[RASMB] RE: DC/Dt vs. sedfit

Thu Feb 16 15:01:51 PST 2006

Hi Walter,

I have several comments related to your message.  Sorry this is even longer 
than your original message, but you raise several issues at once.

1) I think one should not dismiss the assumption of a constant frictional 
ratio.  This is nothing else than the traditional power law s ~ M^(2/3), 
just applied in a different form.  If you look at the literature, in the 
absence of additional knowledge, the s ~ M^(2/3) rule has been applied 
abundantly and very successfully in many studies, long before the c(s) 
approach was available.  If you use that approximation in order to scale 
diffusion and deconvolute diffusion from the sedimentation coefficient 
distribution, this will give one a clear idea of the s-values and the 
homogeneity of the material.  This is very important, since without knowing 
about the homogeneity of the sample, building any more detailed model from 
Lamm equation solutions can go wrong.

The constant frictional ratio approximation does not enter these pieces of 
information.  There can be slight effects on the precise location of peaks 
from trace components.  The frictional ratio assumption does enter the 
estimated molar masses from c(M), and will affect the values if there are 
multiple major peaks.

A detailed example of this question can be found in the second chapter of 
the new AUC book that Dave announced recently.

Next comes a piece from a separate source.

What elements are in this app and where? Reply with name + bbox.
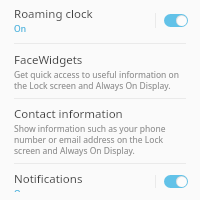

2) If one actually looks at the residuals and the quality of fit with c(s), 
one will readily be able to identify situations where c(s) fails.  In this 
case, there are several models available to improve the fit, such as c(s) 
with different f/f0 in different s-regions.  With an intelligent design of 
the more advanced c(s) analysis, one can frequently overcome that 
problem.  Another alternative is the hybrid discrete/continuous model of 
SEDPHAT ( see below).

3)  Since you bring up this issue of constant frictional ratio so strongly, 
I want to announce some as yet unpublished approach:

For cases where c(s) with the constant frictional coefficient does not fit, 
and where neither the segmented c(s) nor the hybrid discrete/continuous 
models seem to make sense, we have developed a new, two-dimensional 
size-and-shape distribution c(s,f/f0) (or c(s,M) or other incarnations of 
the same thing).  Within the limits of information from the experimental 
data, it estimates a full molar mass distribution for each s-value.  LIke 
the c(s) approach, it is using regularization to avoid over-interpreting 
the data, and there is obviously a limit on the ability to get molar mass 
information for trace components.  However, from suitably informative data 
it will give very useful molar mass information without invoking 
scale-relationships.  The paper with the details is not yet in press, and 
the website information is not yet updated (we will post the supporting 
information asap), but you can already get a preview of this function by 
downloading the new SEDFIT version at
http://www.analyticalultracentrifugation.com/download.htm
For those who are familiar with c(s) and are interested in this, it should 
not be too complicated to figure out how to use it.  The computation takes 
somewhat longer than c(s), i.e. a few minutes on a fast PC, but then again 
we don't need to fit for f/f0 anymore.  Some slight practical improvements 
will still have to be implemented, for example, to make it work better with 
signals from buffer salts, which are inconvenient to account for in the 
c(s,M) distribution.

Based on c(s,f/f0) (or c(s,M)), we can subsequently give up the additional 
M (or f/f0, or diffusion) dimension, and determine again something very 
closely related to the c(s) distribution.  Both have very similar properties.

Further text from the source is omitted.